华女晖垂眸,只盯着自己的碗,“你说这么多,又有什么证据能证明呢?”
“齐崤买了两张船票,可是他的太太已经先他离开了上海,那么多出来的这张票会是给谁的呢?我在你家里找到了那张船票,而且我抓到你的时候,你和齐崤在一起。”
华女晖抬眸,目光愤恨:“这算什么证据呢?”
“这些线索要是流出去,加上你和齐崤的关系,和华家敌对的家族,是否会趁机落井下石呢?就像华、江两家当初对齐家一样。”
“齐崤的教官牵连了很多人,齐崤也是因为不明不白的身份。。。。哦不,现在看来他不是不明不白,而是证据确凿。当时齐崤的事情,可是让他祖父引咎辞职呢。”
“那华家呢?”林桢的声音很轻,却带着一种尽在掌控的威慑。
华女晖冷笑一声,这算什么呢?齐家和华家的例子并不能混为一谈,齐老站在南京的对立面,华家紧紧跟着南京,一丝若有若无的嫌疑,不会成为家族衰败的缘由。
想到这里,她似乎明白了什么。
华女晖抬眸,看向眼前这个有些削瘦的年轻人,他总在提四年前的事情,其实四年前发生了什么,她并不十分知情,齐崤是在某一个夜晚忽然回到家中,告诉自己决定离开的。
他提到过教官和同学的事情。
华女晖知道他的身份,外人并不知情,所以四年前齐崤只是疑罪,这一丝疑罪,成为敌对阵营落井下石的理由。

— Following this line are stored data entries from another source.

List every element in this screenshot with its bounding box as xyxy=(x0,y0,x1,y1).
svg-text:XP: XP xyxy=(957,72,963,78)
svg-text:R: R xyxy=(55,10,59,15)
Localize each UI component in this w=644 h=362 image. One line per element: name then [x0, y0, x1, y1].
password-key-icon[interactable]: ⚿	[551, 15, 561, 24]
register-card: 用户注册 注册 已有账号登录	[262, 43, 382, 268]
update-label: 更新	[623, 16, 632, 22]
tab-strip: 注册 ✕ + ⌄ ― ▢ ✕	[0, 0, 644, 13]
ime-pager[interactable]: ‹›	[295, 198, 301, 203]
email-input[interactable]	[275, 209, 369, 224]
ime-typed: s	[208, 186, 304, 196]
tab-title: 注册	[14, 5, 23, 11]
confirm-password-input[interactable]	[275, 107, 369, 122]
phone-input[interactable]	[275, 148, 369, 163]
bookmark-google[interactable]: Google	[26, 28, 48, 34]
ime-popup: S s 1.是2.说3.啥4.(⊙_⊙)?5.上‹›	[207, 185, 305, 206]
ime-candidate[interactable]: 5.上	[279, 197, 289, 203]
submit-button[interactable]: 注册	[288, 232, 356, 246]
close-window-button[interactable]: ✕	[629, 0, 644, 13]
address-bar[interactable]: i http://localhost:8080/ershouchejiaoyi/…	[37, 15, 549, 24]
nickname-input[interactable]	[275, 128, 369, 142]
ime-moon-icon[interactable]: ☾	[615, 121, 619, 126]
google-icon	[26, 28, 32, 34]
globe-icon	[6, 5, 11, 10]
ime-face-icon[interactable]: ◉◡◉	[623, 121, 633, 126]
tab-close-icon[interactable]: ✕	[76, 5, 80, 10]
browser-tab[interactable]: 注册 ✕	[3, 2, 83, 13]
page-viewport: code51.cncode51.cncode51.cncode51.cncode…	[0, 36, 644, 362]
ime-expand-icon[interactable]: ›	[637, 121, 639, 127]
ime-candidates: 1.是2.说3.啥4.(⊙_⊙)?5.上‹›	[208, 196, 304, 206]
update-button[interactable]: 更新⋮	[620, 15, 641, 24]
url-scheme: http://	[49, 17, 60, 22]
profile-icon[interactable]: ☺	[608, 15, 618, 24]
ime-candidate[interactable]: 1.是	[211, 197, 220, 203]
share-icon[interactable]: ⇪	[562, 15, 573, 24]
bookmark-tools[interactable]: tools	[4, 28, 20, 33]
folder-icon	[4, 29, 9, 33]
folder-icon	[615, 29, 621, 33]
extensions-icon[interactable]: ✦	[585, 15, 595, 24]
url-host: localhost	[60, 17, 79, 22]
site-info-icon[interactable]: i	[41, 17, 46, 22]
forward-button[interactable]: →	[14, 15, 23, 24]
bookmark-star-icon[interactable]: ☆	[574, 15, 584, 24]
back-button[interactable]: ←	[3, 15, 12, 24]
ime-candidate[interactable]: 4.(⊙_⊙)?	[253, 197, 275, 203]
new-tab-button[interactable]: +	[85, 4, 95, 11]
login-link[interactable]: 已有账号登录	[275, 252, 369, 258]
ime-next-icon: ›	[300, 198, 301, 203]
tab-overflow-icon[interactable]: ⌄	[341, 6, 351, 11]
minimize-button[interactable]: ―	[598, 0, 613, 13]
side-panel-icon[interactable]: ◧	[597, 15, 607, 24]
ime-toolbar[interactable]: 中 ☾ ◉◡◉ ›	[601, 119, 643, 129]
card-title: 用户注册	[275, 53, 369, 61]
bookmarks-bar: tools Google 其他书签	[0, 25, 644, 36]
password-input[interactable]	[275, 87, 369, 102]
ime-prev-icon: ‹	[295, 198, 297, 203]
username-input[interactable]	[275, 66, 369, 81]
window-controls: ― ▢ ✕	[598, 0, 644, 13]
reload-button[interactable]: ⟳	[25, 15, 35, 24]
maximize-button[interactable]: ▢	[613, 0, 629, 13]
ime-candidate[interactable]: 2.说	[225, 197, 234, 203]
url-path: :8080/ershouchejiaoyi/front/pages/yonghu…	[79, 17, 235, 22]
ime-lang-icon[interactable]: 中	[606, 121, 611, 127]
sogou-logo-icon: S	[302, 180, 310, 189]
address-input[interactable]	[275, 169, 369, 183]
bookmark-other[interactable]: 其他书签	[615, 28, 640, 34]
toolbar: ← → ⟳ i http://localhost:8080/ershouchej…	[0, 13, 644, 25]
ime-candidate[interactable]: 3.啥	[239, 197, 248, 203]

可这件事已经过去了四年,如果一个人经常提起过去,要么说明他一直记得过去,要么说明,过去那件事身上,有现在的利用价值。
“你是想拿我威胁我哥哥,来应付齐家吧。”华女晖出声道。
林桢的瞳孔缩了一下。
“你杀了齐崤,齐家不会放过你,就算证据确凿,齐家也会报复你,你需要靠山,为你的行为背书,可是你,偏偏没有。你什么都没有,什么都没有,连证据都没有。”
电光火石的一瞬,华女晖想明白了林桢私自关押自己的原因,不是因为华家,所以他不敢动自己,而是因为,他没有证据。
没有证据,所以要把水搅浑。
他必须要坐实齐崤的罪,否则有罪的就是他。
华女晖凝视林桢的眼睛,见他眼中震惊一闪而过,便知道自己没有猜错,她在林桢的注视下,举起了手中的碗,狠狠砸在地上。
巨响中,瓷片飞溅,“你别想!”
“你去死!”华女晖一字一句,咬牙切齿。
她再一次绝食,民国的办案速度没有那么快,可是一个绝食的人再撑,也熬不过七天,她已经绝食了三天,只要再坚持四天。